Miss Amesbury returned by and by and was so evidently pleased to see her that Agony concluded she must have been mistaken in fancying any coldness on her part during the last few days.
“I’ve a letter from Mary Sylvester,” Miss Amesbury said almost at once, “and because you are following so closely in Mary’s footsteps I’m going to read it to you.” She smiled brightly into Agony’s sober face and paused to pat her on the shoulder before she fluttered over the pile of sketches to find the letter.
Agony sat limply, listening to the words she had read a few minutes before, despising herself thoroughly and wishing with all her heart that she had never come to camp. Yet she forced herself to make appreciative comments on the interesting things in the letter and to utter sincere sounding exclamations of surprise at certain points.
“I’ve something to tell you that will please you,” said Miss Amesbury, after the letter had been put away.
“What is it?” asked Agony, looking up inquiringly.
“Someone you admire very much is going to visit Camp,” replied Miss Amesbury.
“Who?” Agony’s eyes opened up very wide with surprise.
“Edwin Langham. He has been camping not very far from here and he is going to run down on his way home and pay Dr. Grayson a flying visit. They are old friends.”
“Edwin Langham?” Agony gasped faintly, her head awhirl. It seemed past comprehension that this man whom she had worshipped as a divinity for so long was actually to materialize in the flesh—that the cherished desire of her life was coming true, that she was going to see and talk with him.
“Goodness, don’t look so excited, child,” said Miss Amesbury, laughing. “He’s only a man. A very rare and wonderful man, however,” she added, “and it is a great privilege to know him.”
“When is he coming?” asked Agony in a whisper.
“Tomorrow afternoon. He is going to stop off between boats and will be here only a short time.”
“Do you suppose he will speak to me?” asked Agony humbly.

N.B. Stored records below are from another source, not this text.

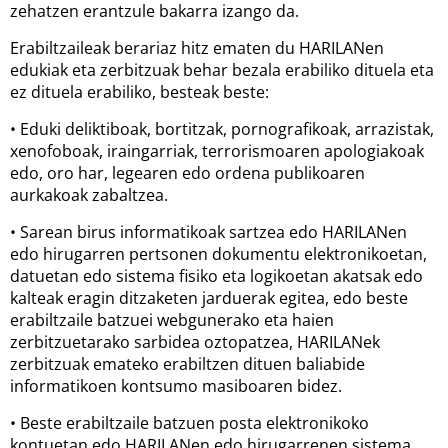
zehatzen erantzule bakarra izango da.
Erabiltzaileak berariaz hitz ematen du HARILANen
edukiak eta zerbitzuak behar bezala erabiliko dituela eta
ez dituela erabiliko, besteak beste:
• Eduki deliktiboak, bortitzak, pornografikoak, arrazistak,
xenofoboak, iraingarriak, terrorismoaren apologiakoak
edo, oro har, legearen edo ordena publikoaren
aurkakoak zabaltzea.
• Sarean birus informatikoak sartzea edo HARILANen
edo hirugarren pertsonen dokumentu elektronikoetan,
datuetan edo sistema fisiko eta logikoetan akatsak edo
kalteak eragin ditzaketen jarduerak egitea, edo beste
erabiltzaile batzuei webgunerako eta haien
zerbitzuetarako sarbidea oztopatzea, HARILANek
zerbitzuak emateko erabiltzen dituen baliabide
informatikoen kontsumo masiboaren bidez.
• Beste erabiltzaile batzuen posta elektronikoko
kontuetan edo HARILANen edo hirugarrenen sistema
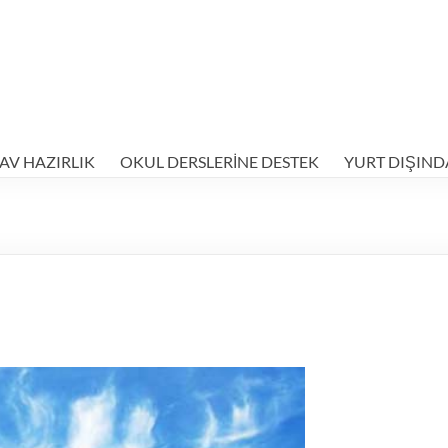
AV HAZIRLIK
OKUL DERSLERİNE DESTEK
YURT DIŞIND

“I rather think he will,” replied Miss Amesbury, smiling. “You see,” she continued, taking Agony’s hand in hers as she spoke, “it just happened that Edwin Langham was the man who sat under the tree that time you climbed up and rescued the robin. He was laid up with blood poisoning in his foot at the time and he had been wheeled into the woods from his camp that afternoon. His man had left him for a short time when you happened along. He was the man who told about the incident down at the store at Green’s Landing, where Dr. Grayson heard about it later from the storekeeper. Dr. Grayson did not know at the time that it was his friend Edwin Langham who had witnessed the affair, but in the letter Dr. Grayson has just received from Mr. Langham he gives an enthusiastic account of it, and says he is coming to camp partly for the purpose of meeting the girl in the green bloomers who performed that splendid deed that day. So you see, my dear,” Miss Amesbury concluded, “I think it is highly probable that you will have an opportunity to speak to your idolized Edwin Langham.”